## WORK ORDER
Return each record verbatim, images excluded.

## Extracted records
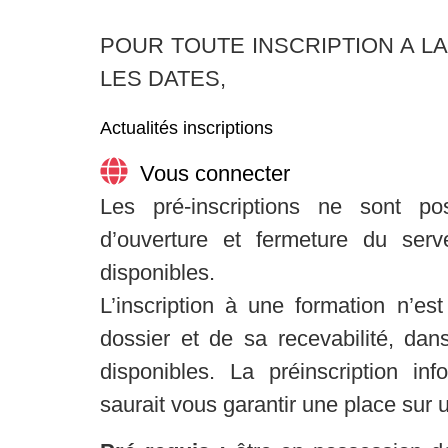
POUR TOUTE INSCRIPTION A L
LES DATES,
Actualités inscriptions
Vous connecter
Les pré-inscriptions ne sont p
d’ouverture et fermeture du serv
disponibles.
L’inscription à une formation n’est
dossier et de sa recevabilité, da
disponibles. La préinscription in
saurait vous garantir une place sur 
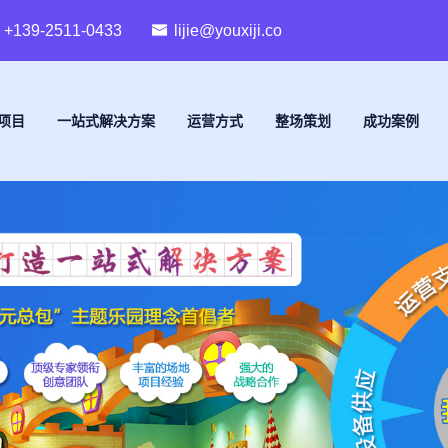
+139-2511-0433
lijie@youxiji.co
项目
一站式解决方案
运营方式
整场策划
成功案例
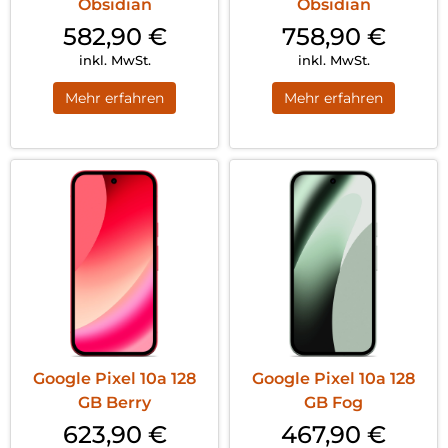
Obsidian
Obsidian
582,90
€
758,90
€
inkl. MwSt.
inkl. MwSt.
Mehr erfahren
Mehr erfahren
Google Pixel 10a 128
Google Pixel 10a 128
GB Berry
GB Fog
623,90
€
467,90
€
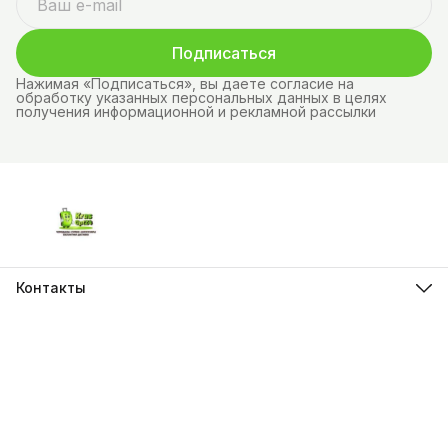
Подписаться
Нажимая «Подписаться», вы даете согласие на
обработку указанных персональных данных в целях
получения информационной и рекламной рассылки
Контакты
Адрес
г.Красноярск, ул. Молокова д.28
Телефон
8 (962) 843-44-43
Режим работы
Пн-Вс, 10:00 - 21:00
Эл. почта
krasopt24@inbox.ru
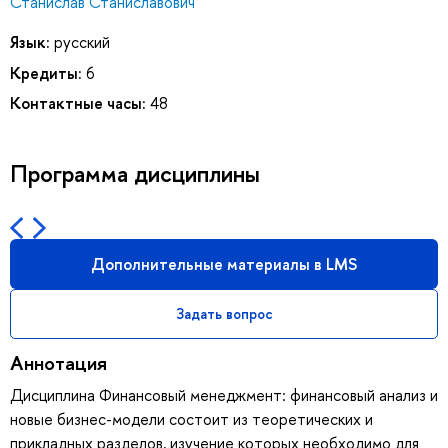
Станислав Станиславович
Язык:
русский
Кредиты:
6
Контактные часы:
48
Программа дисциплины
Дополнительные материалы в LMS
Задать вопрос
Аннотация
Дисциплина Финансовый менеджмент: финансовый анализ и
новые бизнес-модели состоит из теоретических и
прикладных разделов, изучение которых необходимо для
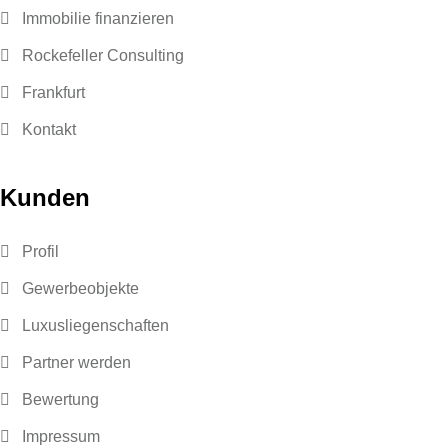
Immobilie finanzieren
Rockefeller Consulting
Frankfurt
Kontakt
Kunden
Profil
Gewerbeobjekte
Luxusliegenschaften
Partner werden
Bewertung
Impressum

## RESULT BELOW
POUR TOUTE INSCRIPTION A L
LES DATES,
Actualités inscriptions
Vous connecter
Les pré-inscriptions ne sont p
d’ouverture et fermeture du serv
disponibles.
L’inscription à une formation n’est
dossier et de sa recevabilité, da
disponibles. La préinscription in
saurait vous garantir une place sur 
+139-2511-0433
lijie@youxiji.co
项目
一站式解决方案
运营方式
整场策划
成功案例
Obsidian
Obsidian
582,90
€
758,90
€
inkl. MwSt.
inkl. MwSt.
Mehr erfahren
Mehr erfahren
Google Pixel 10a 128
Google Pixel 10a 128
GB Berry
GB Fog
623,90
€
467,90
€
Подписаться
Нажимая «Подписаться», вы даете согласие на
обработку указанных персональных данных в целях
получения информационной и рекламной рассылки
Контакты
Адрес
г.Красноярск, ул. Молокова д.28
Телефон
8 (962) 843-44-43
Режим работы
Пн-Вс, 10:00 - 21:00
Эл. почта
krasopt24@inbox.ru
Станислав Станиславович
Язык:
русский
Кредиты:
6
Контактные часы:
48
Программа дисциплины
Дополнительные материалы в LMS
Задать вопрос
Аннотация
Дисциплина Финансовый менеджмент: финансовый анализ и
новые бизнес-модели состоит из теоретических и
прикладных разделов, изучение которых необходимо для
Immobilie finanzieren
Rockefeller Consulting
Frankfurt
Kontakt
Kunden
Profil
Gewerbeobjekte
Luxusliegenschaften
Partner werden
Bewertung
Impressum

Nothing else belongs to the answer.